We Need a Socialist Trade Policy
Tariffs and other forms of protectionism often hurt workers — and trade can help produce good paying, sustainable jobs. But we need to build a trade policy that benefits both US workers and workers in developing countries.

US president Donald Trump addresses the United Nations General Assembly at UN headquarters on September 24, 2019 in New York City. Drew Angerer / Getty Images
“The future does not belong to globalists. The future belongs to patriots,” Donald Trump declared at the seventy-fourth session of the UN General Assembly in September. “Globalists exerted a religious pull over past leaders, causing them to ignore their own national interests. But as far as America is concerned,” he continued, “those days are over.”
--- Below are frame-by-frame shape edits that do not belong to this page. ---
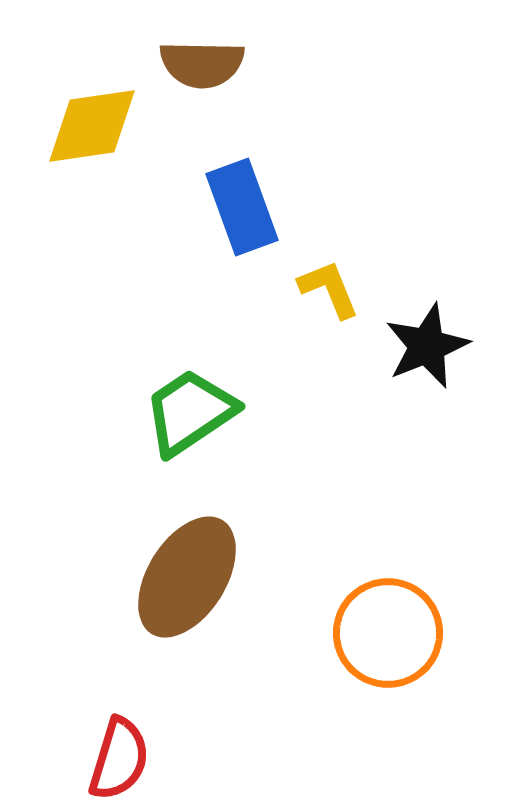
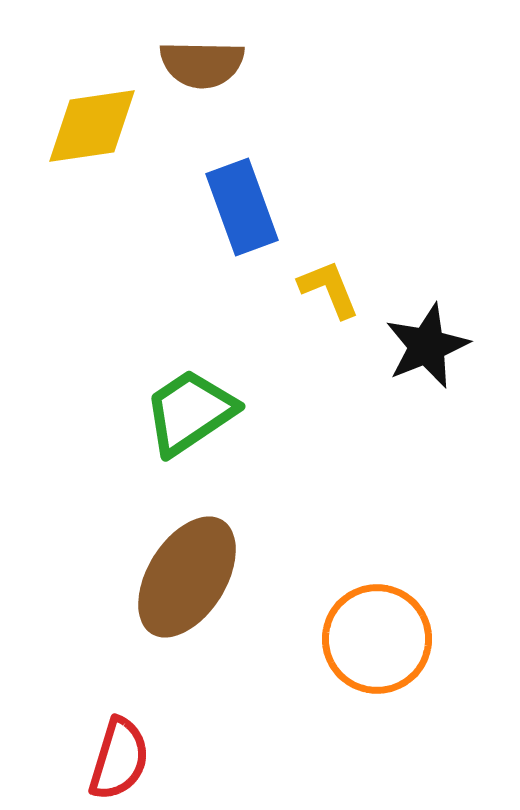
orange circle: moved 11 px left, 6 px down
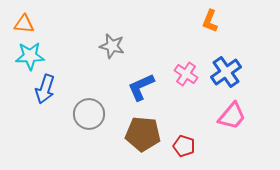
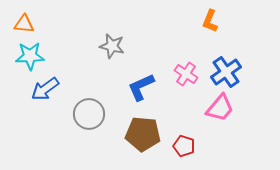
blue arrow: rotated 36 degrees clockwise
pink trapezoid: moved 12 px left, 8 px up
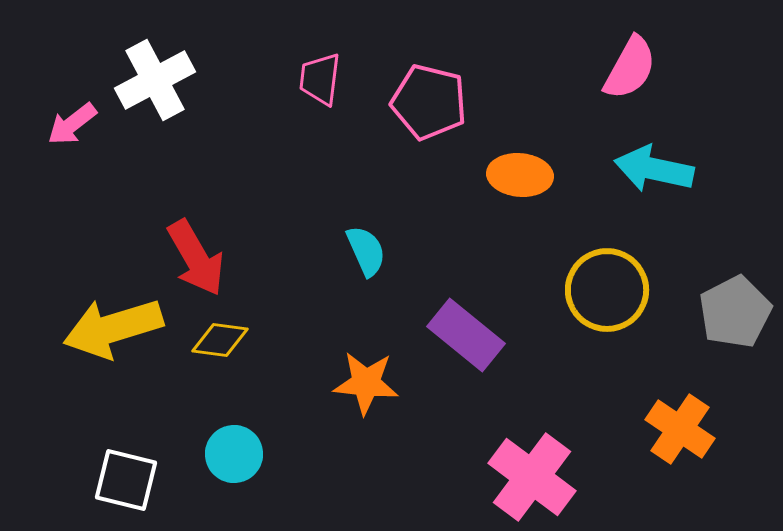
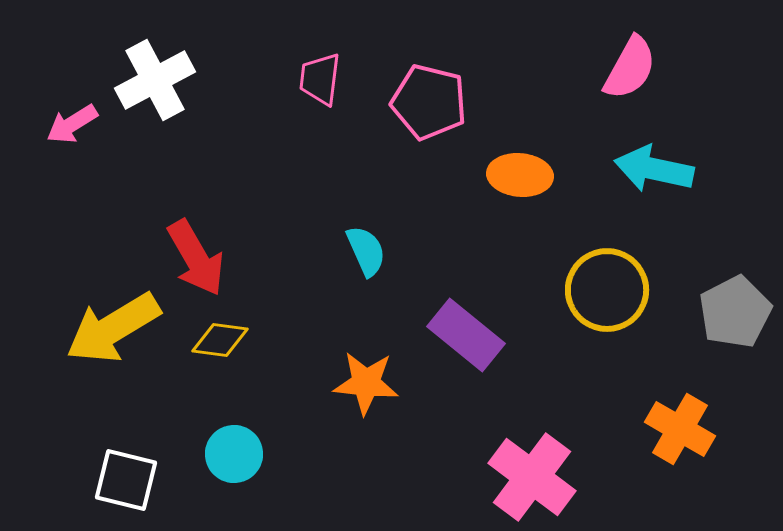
pink arrow: rotated 6 degrees clockwise
yellow arrow: rotated 14 degrees counterclockwise
orange cross: rotated 4 degrees counterclockwise
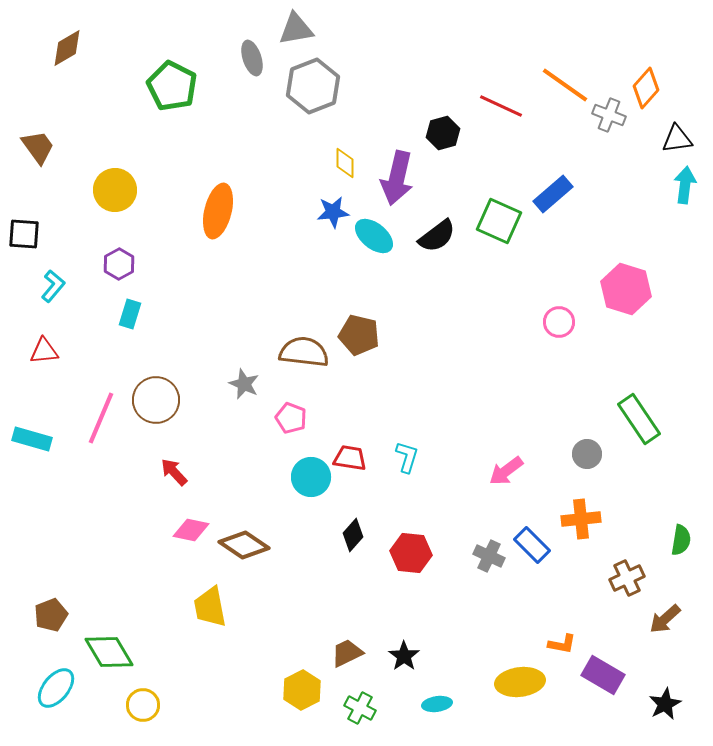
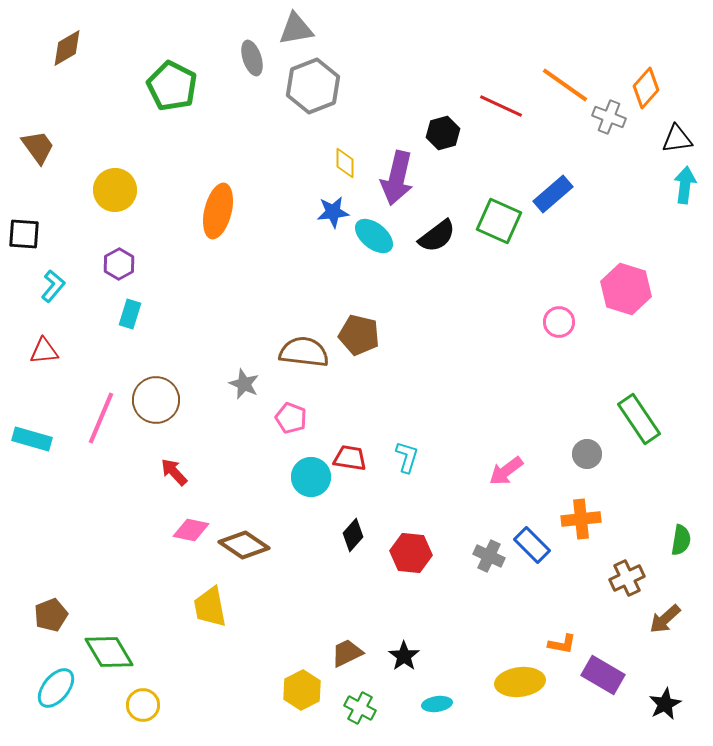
gray cross at (609, 115): moved 2 px down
Trump’s paean to nationalist isolationism is part of a broader effort — albeit haphazard, contradictory, and often solely rhetorical — by the president to develop his own “America First” program, to reorient global capitalism to protect the United States from those who “seek conquest and domination.” The centerpiece of this effort is his trade war with China.
“Trade wars are good, and easy to win,” tweeted Trump in March 2018. More than a year and a half later, negotiations between the United States and China have been a roller coaster of escalation and de-escalation, with no end in sight. So far, the United States has imposed 25 percent tariffs on $250 billion of Chinese imports and 15 percent tariffs on a further $125 billion. Trump has threatened an additional 15 percent tariffs on a fresh $156 billion slate of goods in December if a trade deal hasn’t been reached.